Проблемы начались недели через две после начала приема таблеток.
«Я слышал об этом тысячи раз, — заметил кардиолог, когда Генри позвонил ему и рассказал, что с ним происходит. Его лечащий врач, мужчина лет сорока, который, подобно Генри, был великолепным специалистом в своей области, профессионалом, успешно продвигающимся по служебной лестнице, выразил ему свое глубокое сочувствие. Чтобы восстановить сексуальную функцию у Генри, он предложил снизить дозу лекарственного препарата до минимума, то есть до той степени, пока бета-адреноблокатор еще сможет регулировать коронарную недостаточность и не допускать повышения давления. — Если подобрать подходящую дозу, — обнадежил больного кардиолог, — иногда можно найти „компромисс“».
Они экспериментировали с лекарствами около полугода — сначала меняя дозировку, что не привело ни к каким результатам, затем пробуя перейти на аналоги, выпускаемые другими фармакологическими фирмами, но все впустую. Теперь Генри уже не просыпался с привычной утренней эрекцией и не мог проявить свою мужскую силу, чтобы переспать со своей женой Кэрол или со своей ассистенткой Венди, которая винила во всем себя, считая, что не какие-то там таблетки, а только она несет ответственность за внезапно произошедшие перемены В самом конце рабочего дня, когда опускались шторы и дверь в приемную запиралась на ключ, Венди изо всех сил пыталась расшевелить его, но все ее старания ни к чему не вели; это был тяжкий труд для них обоих, и в конце концов он велел ей прекратить; но когда он силком разжал ей рот, заставив остановиться, его слова только усугубили ее чувство вины.
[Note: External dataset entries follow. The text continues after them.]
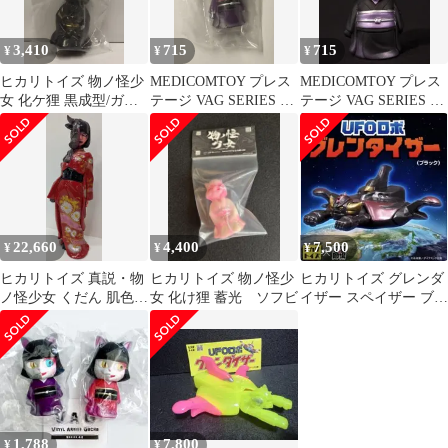
3,410
715
715
¥
¥
¥
ヒカリトイズ 物ノ怪少
MEDICOMTOY プレス
MEDICOMTOY プレス
女 化ケ狸 黒成型/ガン
テージ VAG SERIES 42
テージ VAG SERIES 42
メタ/金塗装
ヒカリトイズ 物ノ怪少
ヒカリトイズ 物ノ怪少
女 猫又 着物紫
女 猫又 着物黒
22,660
4,400
7,500
¥
¥
¥
ヒカリトイズ 真説・物
ヒカリトイズ 物ノ怪少
ヒカリトイズ グレンダ
ノ怪少女 くだん 肌色成
女 化け狸 蓄光 ソフビ
イザー スペイザー ブラ
型/赤/彩色版
ックバージョン ソフビ
1,788
7,800
¥
¥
Как-то раз вечером, когда Венди разрыдалась, заявив, что все понимает — не пройдет и нескольких минут как он, покинув кабинет, подцепит себе какую-нибудь шлюху, он не выдержал и влепил ей пощечину. Ах если бы он мог притвориться что разъярен как бык, что чувствует себя, как дикарь в безумии оргазма, Венди смогла бы простить такую нелепую выходку, но в этой пощечие выплеснулся не экстаз, а горькое разочарование ее слепотой. Глупая девчонка, она так ничего и не поняла!.. Конечно же, он и сам многого не понимал — не понимал, какое смятение может вызвать подобная утрата в душе той, что боготворила его.
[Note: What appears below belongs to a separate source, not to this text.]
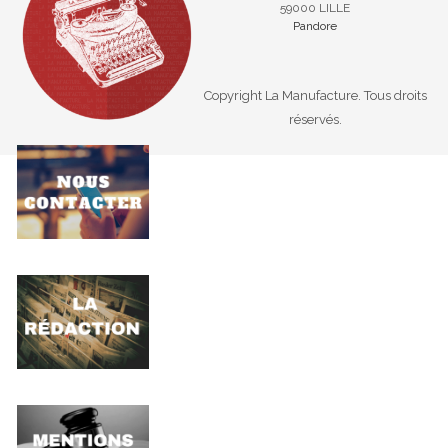
59000 LILLE
Pandore
Copyright La Manufacture. Tous droits
réservés.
Через несколько минут он раскаялся в своем поступке, и его замучили угрызения совести. Крепко прижав к себе всхлипывающую Венди, Генри пытался убедить ее, что он круглые сутки думает только о ней, и, хотя он и не собирался этого говорить, попросил ее о позволении подыскать ей работу в какой-нибудь другой стоматологической клинике, иначе она будет каждую минуту напоминать ему о том, чего он нынче лишен. В рабочие часы на него иногда накатывала волна страсти, и он утайкой ласкал ее или с острой тоской об утраченном желании наблюдал, как она двигалась по кабинету в облегающем ее стройную фигуру белом халатике и брюках, но, внезапно вспомнив о крохотных розовых таблетках от сердца, снова погружался в отчаяние. Вскоре Генри начали овладевать безудержные, неистовые фантазии: ему мерещилось, что боготворившая его женщина, готовая пойти на все ради восстановления его потенции, прямо у него на глазах занимается любовью с тремя, четырьмя или пятью мужчинами сразу.
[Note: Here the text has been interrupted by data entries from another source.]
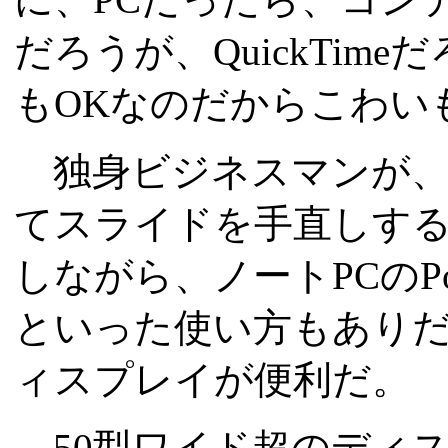
だろうが、QuickTime
もOKなのだからこわい
独身ビジネスマンが、
てスライドを手直しする
しながら、ノートPCのPo
といった使い方もあり
ィスプレイが便利だ。
50型ワイド超のディ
Он не мог управлять своими фантазиями, в которых ему представал образ Венди, развлекающейся сразу с пятью самцами, более того, сидя в кинозале рядом с Кэрол, он предпочитал опускать глаза пережидая, пока на экране не закончится любовная сцена. Его начинало мутить, когда он, зайдя в парикмахерскую, натыкался на груды разбросанных там и сям журналов с фотографиями полуобнаженных девиц. Ему с трудом удавалось усидеть за столом во время обеда, когда кто-нибудь из друзей начинал рассказывать неприличные анекдоты или отпускать шуточки насчет секса, — так сильно было его желание встать и уйти. У него появилось ощущение, что он превратился в малосимпатичного старика нетерпимого, брюзгливого пуританина, с неприязнью взирающего и на преисполненных силы мужчин, и на возбуждающих желание женщин, что были обоюдно поглощены эротическими играми. Кардиолог, посадивший его на таблетки, сказал: «Забудьте о своем сердце и живите полной жизнью». Но как он мог жить полной жизнью, если пять дней в неделю, с девяти до пяти, он видел перед собой Венди!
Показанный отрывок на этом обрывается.